Exercise brief: Each line from the one containing "tabs with keys: label, mask_w, mask_h, mask_svg, instance_id." onward, through the end of the entries, is to be transcribed exactly; nothing else is to be included.

(Records from a dataset)
-=-=-=-=-
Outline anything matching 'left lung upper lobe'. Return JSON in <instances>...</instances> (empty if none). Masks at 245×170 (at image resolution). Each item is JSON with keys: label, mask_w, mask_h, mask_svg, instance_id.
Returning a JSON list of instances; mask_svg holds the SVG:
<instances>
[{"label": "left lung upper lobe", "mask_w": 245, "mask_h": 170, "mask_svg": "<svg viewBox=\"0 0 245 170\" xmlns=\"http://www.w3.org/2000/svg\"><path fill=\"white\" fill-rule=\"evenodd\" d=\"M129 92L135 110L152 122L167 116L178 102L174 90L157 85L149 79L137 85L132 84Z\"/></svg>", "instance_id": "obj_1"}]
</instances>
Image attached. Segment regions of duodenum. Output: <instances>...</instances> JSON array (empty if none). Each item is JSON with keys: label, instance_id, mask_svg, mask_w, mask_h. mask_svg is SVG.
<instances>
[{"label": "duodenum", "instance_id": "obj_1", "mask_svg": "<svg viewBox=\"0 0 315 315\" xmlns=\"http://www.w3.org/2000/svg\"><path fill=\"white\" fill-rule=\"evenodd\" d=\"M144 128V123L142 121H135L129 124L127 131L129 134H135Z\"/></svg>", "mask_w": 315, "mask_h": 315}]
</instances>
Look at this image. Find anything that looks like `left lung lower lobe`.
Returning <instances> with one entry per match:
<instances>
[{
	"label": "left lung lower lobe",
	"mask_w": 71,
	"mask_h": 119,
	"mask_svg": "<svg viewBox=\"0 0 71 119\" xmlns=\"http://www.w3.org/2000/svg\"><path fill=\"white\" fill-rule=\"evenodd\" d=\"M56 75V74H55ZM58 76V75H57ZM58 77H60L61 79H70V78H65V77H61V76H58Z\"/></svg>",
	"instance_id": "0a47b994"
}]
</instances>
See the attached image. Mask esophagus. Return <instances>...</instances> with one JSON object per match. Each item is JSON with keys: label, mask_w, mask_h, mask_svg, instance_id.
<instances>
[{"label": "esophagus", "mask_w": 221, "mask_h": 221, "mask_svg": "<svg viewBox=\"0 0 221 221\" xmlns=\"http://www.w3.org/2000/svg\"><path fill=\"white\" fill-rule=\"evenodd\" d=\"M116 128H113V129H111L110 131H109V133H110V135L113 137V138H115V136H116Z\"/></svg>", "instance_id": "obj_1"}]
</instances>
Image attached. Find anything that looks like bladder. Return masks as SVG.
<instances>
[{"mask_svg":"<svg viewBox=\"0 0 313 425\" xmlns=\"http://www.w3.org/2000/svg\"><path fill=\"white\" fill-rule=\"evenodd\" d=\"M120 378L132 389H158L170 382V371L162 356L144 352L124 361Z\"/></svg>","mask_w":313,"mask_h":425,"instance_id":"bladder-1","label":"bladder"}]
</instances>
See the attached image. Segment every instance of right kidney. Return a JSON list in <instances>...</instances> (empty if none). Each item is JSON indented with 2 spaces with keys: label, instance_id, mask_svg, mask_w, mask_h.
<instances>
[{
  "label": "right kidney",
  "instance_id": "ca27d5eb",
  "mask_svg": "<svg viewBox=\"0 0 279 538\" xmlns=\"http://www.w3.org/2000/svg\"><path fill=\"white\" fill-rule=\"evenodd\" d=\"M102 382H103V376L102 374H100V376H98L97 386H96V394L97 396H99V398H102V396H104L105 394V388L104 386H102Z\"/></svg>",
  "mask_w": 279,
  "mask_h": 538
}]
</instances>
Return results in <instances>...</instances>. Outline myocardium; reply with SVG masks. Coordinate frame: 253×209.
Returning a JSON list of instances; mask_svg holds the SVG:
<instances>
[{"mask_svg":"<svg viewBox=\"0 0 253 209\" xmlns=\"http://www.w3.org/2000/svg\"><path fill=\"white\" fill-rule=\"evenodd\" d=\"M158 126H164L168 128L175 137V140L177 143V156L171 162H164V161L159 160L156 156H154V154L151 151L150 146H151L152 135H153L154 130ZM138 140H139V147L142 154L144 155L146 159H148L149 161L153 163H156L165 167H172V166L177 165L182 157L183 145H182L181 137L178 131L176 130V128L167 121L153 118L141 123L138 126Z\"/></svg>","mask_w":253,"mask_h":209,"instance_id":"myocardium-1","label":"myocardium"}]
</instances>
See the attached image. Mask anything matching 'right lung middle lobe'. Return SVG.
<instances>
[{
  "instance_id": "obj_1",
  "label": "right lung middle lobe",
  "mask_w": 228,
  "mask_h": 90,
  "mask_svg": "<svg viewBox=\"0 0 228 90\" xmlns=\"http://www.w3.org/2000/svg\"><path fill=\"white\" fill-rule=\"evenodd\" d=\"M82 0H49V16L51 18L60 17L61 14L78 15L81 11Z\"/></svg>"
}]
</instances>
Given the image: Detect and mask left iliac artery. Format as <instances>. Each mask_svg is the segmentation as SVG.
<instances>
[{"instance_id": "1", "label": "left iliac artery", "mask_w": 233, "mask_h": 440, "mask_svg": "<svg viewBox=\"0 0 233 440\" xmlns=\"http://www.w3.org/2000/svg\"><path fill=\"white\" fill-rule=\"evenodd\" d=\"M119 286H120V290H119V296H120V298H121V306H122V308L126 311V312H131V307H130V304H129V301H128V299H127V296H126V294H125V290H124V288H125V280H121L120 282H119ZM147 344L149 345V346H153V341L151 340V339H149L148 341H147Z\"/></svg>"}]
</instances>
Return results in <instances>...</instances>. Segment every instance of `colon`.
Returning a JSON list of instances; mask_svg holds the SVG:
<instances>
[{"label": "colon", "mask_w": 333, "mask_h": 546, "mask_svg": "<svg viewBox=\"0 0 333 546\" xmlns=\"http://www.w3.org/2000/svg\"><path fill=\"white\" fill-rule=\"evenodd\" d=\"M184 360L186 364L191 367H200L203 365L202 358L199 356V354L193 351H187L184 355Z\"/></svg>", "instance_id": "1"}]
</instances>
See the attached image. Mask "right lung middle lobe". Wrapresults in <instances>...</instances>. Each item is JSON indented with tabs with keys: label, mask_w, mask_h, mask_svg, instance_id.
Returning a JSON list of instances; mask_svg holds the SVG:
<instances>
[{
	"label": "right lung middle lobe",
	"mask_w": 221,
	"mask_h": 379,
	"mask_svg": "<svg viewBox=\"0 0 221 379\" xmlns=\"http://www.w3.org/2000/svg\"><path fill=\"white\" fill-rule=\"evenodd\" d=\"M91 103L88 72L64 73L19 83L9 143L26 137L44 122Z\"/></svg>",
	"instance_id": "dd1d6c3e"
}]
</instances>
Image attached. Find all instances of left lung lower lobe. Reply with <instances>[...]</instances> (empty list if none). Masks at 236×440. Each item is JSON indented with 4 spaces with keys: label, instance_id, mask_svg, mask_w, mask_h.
-=-=-=-=-
Response:
See the attached image. Mask "right lung middle lobe". Wrapresults in <instances>...</instances>. Each item is JSON indented with tabs with keys: label, mask_w, mask_h, mask_svg, instance_id.
Returning a JSON list of instances; mask_svg holds the SVG:
<instances>
[{
	"label": "right lung middle lobe",
	"mask_w": 221,
	"mask_h": 379,
	"mask_svg": "<svg viewBox=\"0 0 221 379\" xmlns=\"http://www.w3.org/2000/svg\"><path fill=\"white\" fill-rule=\"evenodd\" d=\"M91 103L88 72L64 73L19 83L9 143L26 137L44 122Z\"/></svg>",
	"instance_id": "dd1d6c3e"
}]
</instances>
Image attached. Find all instances of left lung lower lobe. Reply with <instances>[...]</instances> (empty list if none). Masks at 236×440. Each item is JSON indented with 4 spaces with keys: label, instance_id, mask_svg, mask_w, mask_h.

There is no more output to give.